A polícia só teve que seguir as marcas deixadas na terra por um artefato de quatro toneladas de importância arrastado por um trailer. O caminho conduzia à casa do ex-agente da lei Mauro Flores, que agora é motorista de veículos de carga pesada. As impressões da manobra ainda podiam ser vistas dias depois pelas ruas do povoado. “Como eu ia saber”, conta em uma garagem anexa a sua casa. Lá ele guarda uma soldadora, um tanque de oxigênio, polias, aros e até uma pequena carreta que usou para levar uma segunda peça, a cabeça do equipamento médico. É um homem de recursos e isso lhe proporcionou uma vantagem competitiva em relação aos agricultores que queriam mobilizar o pedaço de aço apenas com a força bruta. Foi detido por ser o principal suspeito do assalto ao caminhão e internado, junto a toda sua família (mulher, filho, irmão, cunhado…), em um hospital.
Em Hueypoxtla era difícil achar que Flores estivesse envolvido com o roubo. Um familiar tem antecedentes por assaltos de pouca importância, mas ele tem um expediente inatacável. “É boa pessoa. Não era dado a mordidas (subornos). Saiu da polícia porque o salário era pouco”, comenta um policial que trabalhou com ele. Mais tarde comprovou-se que seu único pecado foi esconder o artefato em casa. Onde ainda está. Ninguém o levou. O que vai fazer com ele? “Não sei”.
Os físicos da comissão nuclear mexicana comprovaram que a casa de Flores estava livre de radiação. A estrutura de aço que recobria o cobalto não era mais que isso, um pedaço de aço. E ele, um senhor que queria ganhar uns trocados vendendo sucata.

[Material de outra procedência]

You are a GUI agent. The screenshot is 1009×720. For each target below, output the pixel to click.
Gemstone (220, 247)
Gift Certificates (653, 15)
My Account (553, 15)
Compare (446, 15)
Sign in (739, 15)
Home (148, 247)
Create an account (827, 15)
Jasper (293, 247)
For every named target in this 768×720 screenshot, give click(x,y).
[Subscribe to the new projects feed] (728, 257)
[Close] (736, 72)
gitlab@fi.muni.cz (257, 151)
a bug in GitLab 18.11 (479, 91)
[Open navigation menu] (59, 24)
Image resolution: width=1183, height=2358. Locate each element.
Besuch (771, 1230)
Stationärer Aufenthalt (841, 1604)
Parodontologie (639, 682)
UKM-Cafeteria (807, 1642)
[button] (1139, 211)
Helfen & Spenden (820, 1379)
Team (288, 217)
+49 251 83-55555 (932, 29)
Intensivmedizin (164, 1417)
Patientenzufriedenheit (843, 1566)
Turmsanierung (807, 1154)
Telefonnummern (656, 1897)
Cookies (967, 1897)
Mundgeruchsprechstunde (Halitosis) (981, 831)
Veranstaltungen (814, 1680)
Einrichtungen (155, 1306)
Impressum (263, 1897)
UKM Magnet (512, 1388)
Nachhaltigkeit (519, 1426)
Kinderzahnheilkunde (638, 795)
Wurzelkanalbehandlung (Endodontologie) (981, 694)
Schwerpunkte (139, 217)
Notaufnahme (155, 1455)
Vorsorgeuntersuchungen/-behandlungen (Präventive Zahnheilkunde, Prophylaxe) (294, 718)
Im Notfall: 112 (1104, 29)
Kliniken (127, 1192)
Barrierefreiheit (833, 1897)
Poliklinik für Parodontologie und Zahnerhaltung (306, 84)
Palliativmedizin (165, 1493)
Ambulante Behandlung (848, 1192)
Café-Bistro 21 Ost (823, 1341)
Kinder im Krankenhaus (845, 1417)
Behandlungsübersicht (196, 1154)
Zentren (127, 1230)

Os ladrões foram os que tiraram o selo da carga. O material espalhou-se no campo e pode ser que eles tenham sido os únicos a ter estado em contato direto com a fonte. Depois fugiram a bordo do caminhão, que mais tarde foi encontrado em um povoado próximo. A polícia deteve quatro homens implicados no assalto e um quinto por comprar o veículo. Um menor, de 16 anos, apresentou declaração como testemunha. Os seis passaram mais de 12 horas no hospital com vômitos e desidratação mas recuperaram-se, do que se deduz que a exposição que tiveram à radioatividade não foi muito prolongada.
A fonte de cobalto segue aí, no meio do campo. As autoridades fizeram um cerco de 500 metros ao redor de onde se supõe que ela está. Polícias de quatro corporações, militares, membros de proteção civil, helicópteros, e gabinetes de crises a cada par de horas. É o aspecto de uma zona em estado de sítio. Os especialistas estão esperando que um robô que tem que chegar dos Estados Unidos recolha a carga e a guarde em um local seguro. Os camponeses da região, depois do perímetro de segurança, observam atônitos a cena.
Jaime Aguirre, engenheiro da comissão nuclear, reuniu a todos na última sexta-feira e explicou que ele não corriam perigo. O prefeito do povo disse a eles o mesmo. Juan Pérez, líder dos diaristas, a quem as autoridades chamam de “o revoltoso”, não ficou muito convencido. Exibiu a lista dos 23 que manusearam o equipamento médico. Não foram submetidos a nenhuma revisão.
Um homem vestido de São Judas Tadeu, ao longe, cortava frutas. Alheio completamente à crise que vivida em seu povoado. A senhora Jovita Pineda transportava um saco de figos. Estará preparada para evacuar a zona em caso de uma emergência radioativa? “Correr? Para onde?”, respondeu e seguiu seu caminho.